Literary reviews by Tim Love.
Warning: Rather than reviews, these are often notes in preparation for reviews that were never finished, or pleas for help with understanding pieces. See Litref Reviews - a rationale for details.

Thursday 25 April 2013

"Flying into the bear" by Chrissy Williams (HappenStance, 2013)

Poems from The Rialto and several anthologies ("Adventures in Form", "Best British Poetry 2011", etc). I wasn't keen on this poet's poems in the "Adventures in Form" anthology (e.g. "The Lost"), partly they used elements that were beyond my aesthetic horizon, and partly because the forms didn't seem sufficiently adventurous or constraining (I've an old-fashioned belief that forms should present a challenge). I'm not entirely convinced by all the poems in this pamphlet either, but when the effects that are used more regularly in the forms are combined more freely, the result's striking.

I'll focus on the Bear poems - after all, the pamphlet's frontispiece says "for you/ who also live and die/ by the bear". The pamphlet's first poem is "The Bear of the artist" where the narrator "asked the artist to draw me a heart and instead he drew me a bear", the artist claiming that actually it's not a heart or a bear, that "as long as you keep me existing to put bears in your head" he'll carry on, though "there's nothing worse than a bear in the face, when it breaks/ - always - remember how your bear breaks down/ against the shore, the shore, the shore". Hearts break too. Pun on "sure"? Maybe.

In "Bears of the Light Brigade" the bears are sometimes soldiers, sometimes more - "Those who live/ bearhug to bearhug will die/ by the bear, understanding/ only dimly what they've lost". Perhaps the bear needs to be understood non-physically too, as in the earlier poem. At the end "Bears gather to watch the death/ of Tommy Cooper and swear:/ we will look for the stage, we/ will listen for the final laugh." The world's a stage? Who has the last laugh? Who blindly takes order? Who will transcend our bearness?

"The Invisible Bear" has six stanzas. If I've followed it appropriately, it has quite a conventional plot, but also some aspects that puzzle me. As the ancients did when looking up at the night sky, I'll invent a story to join up the dots

  • Stanza 1: It begins "We went into the dome in daylight". It's a planetarium (originally at Greenwich, said the poet at the launch). No hands, no faces, just stars - "we could have tried, one day, to touch them". The starts are numerous, distant, but only "cold rocks and inert gases". I can imagine a couple evaluating their relationship. Or maybe "we" is humanity in general. In this stanza the words "in plain sight" and "long" seem surplus to me, making me think I've missed something.
  • Stanza 2: "We fly into the stars ... Goodbye to ... all our wrong and stupid choices". Distance brings objectivity.
  • Stanza 3: "Now we're flying into and through the bear ... But this bear is invisible. ... All I can do is tell you that your bear is here". A constellation isn't a bundle of stars localised in space. The stars may be further from each other than we are to them. So you can't voyage through "Ursa Major" - it's a chance alignment. But the pamphlet's first poem introduces "The Bear of the Artist", which is no ordinary bear. Nor is it a heart. There's more repetition in this stanza than I'm used to. What's it for?
  • Stanza 4: You have to make do with a see-through bear. Looking back, "Our planet, back with a fox, is so small". "back with a fox"? In what sense? Maybe in the planetarium show they project a countryside scene at this point?
  • Stanza 5: "This space ... between us is all there is" - forget the astronomical distances.
  • Stanza 6: "Go back, go back. ... One step at a time is how we have to go. ... But stop. Bear. Be dazzled by the daylight.". Perhaps "Bear" is an imperative here.

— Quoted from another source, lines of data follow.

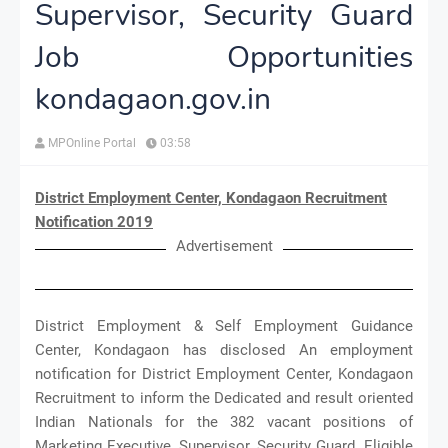
Supervisor, Security Guard
Job Opportunities
kondagaon.gov.in
MPOnline Portal
03:58
District Employment Center, Kondagaon Recruitment
Notification 2019
Advertisement
District Employment & Self Employment Guidance
Center, Kondagaon has disclosed An employment
notification for District Employment Center, Kondagaon
Recruitment to inform the Dedicated and result oriented
Indian Nationals for the 382 vacant positions of
Marketing Executive, Supervisor, Security Guard. Eligible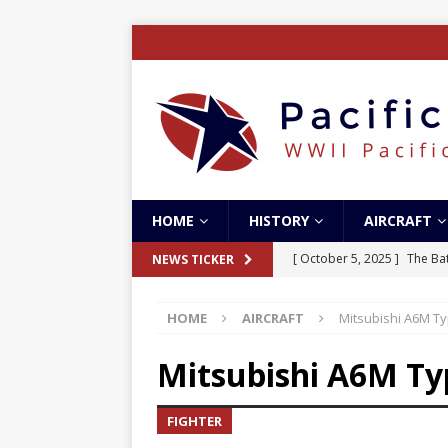
HOME
HISTORY
AIRCRAFT
[ October 5, 2025 ]
The Bat
NEWS TICKER
[ May 5, 2024 ]
The Guadal
HOME
AIRCRAFT
Mitsubishi A6M T
[ April 28, 2024 ]
The Guad
[ December 27, 2023 ]
Boe
Mitsubishi A6M T
[ October 8, 2025 ]
SC Air
FIGHTER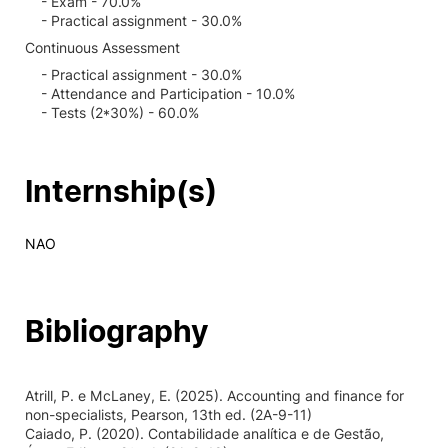
- Exam - 70.0%
- Practical assignment - 30.0%
Continuous Assessment
- Practical assignment - 30.0%
- Attendance and Participation - 10.0%
- Tests (2*30%) - 60.0%
Internship(s)
NAO
Bibliography
Atrill, P. e McLaney, E. (2025). Accounting and finance for
non-specialists, Pearson, 13th ed. (2A-9-11)
Caiado, P. (2020). Contabilidade analítica e de Gestão,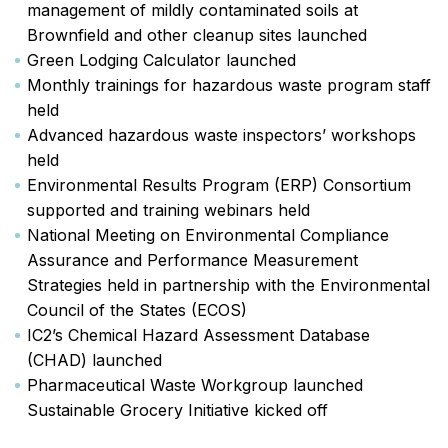
management of mildly contaminated soils at
Brownfield and other cleanup sites launched
Green Lodging Calculator launched
Monthly trainings for hazardous waste program staff
held
Advanced hazardous waste inspectors’ workshops
held
Environmental Results Program (ERP) Consortium
supported and training webinars held
National Meeting on Environmental Compliance
Assurance and Performance Measurement
Strategies held in partnership with the Environmental
Council of the States (ECOS)
IC2’s Chemical Hazard Assessment Database
(CHAD) launched
Pharmaceutical Waste Workgroup launched
Sustainable Grocery Initiative kicked off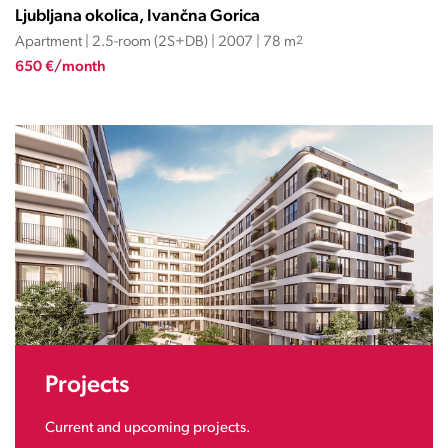
Ljubljana okolica, Ivančna Gorica
Apartment | 2.5-room (2S+DB) | 2007 | 78 m
2
650 €/month
Projects
Current and upcoming projects.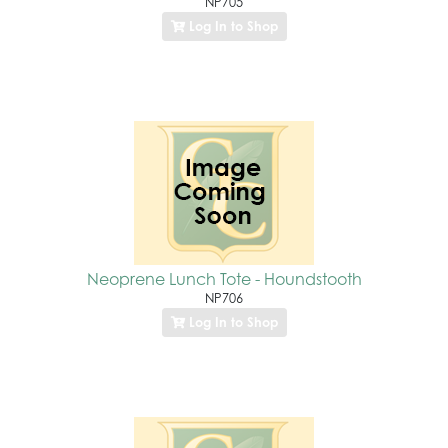
NP705
Log In to Shop
Neoprene Lunch Tote - Houndstooth
NP706
Log In to Shop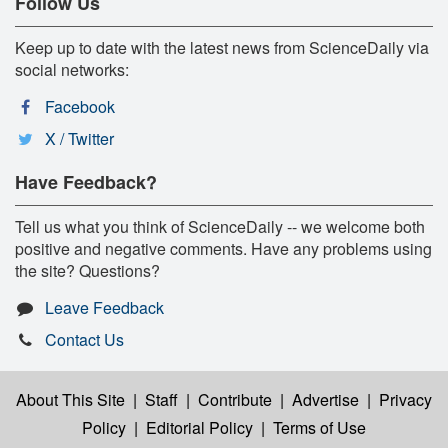
Follow Us
Keep up to date with the latest news from ScienceDaily via
social networks:
Facebook
X / Twitter
Have Feedback?
Tell us what you think of ScienceDaily -- we welcome both
positive and negative comments. Have any problems using
the site? Questions?
Leave Feedback
Contact Us
About This Site
|
Staff
|
Contribute
|
Advertise
|
Privacy
Policy
|
Editorial Policy
|
Terms of Use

Chance alignments are all we've got, but they're also all there is, so let yourself be dazzled.

Reading the pamphlet was a learning process for me. Fortunately there's a page of tightly packed notes. A URL http://bit.ly/Zdy0Xt there leads to a video showing a seasonal lake when she mentioned at the launch. I liked the poem it related to and several others (there are poems inspired by computer games, scarves, "The Terminator", Dante, etc), though neither "The Lost" nor "Four hours away" worked for me.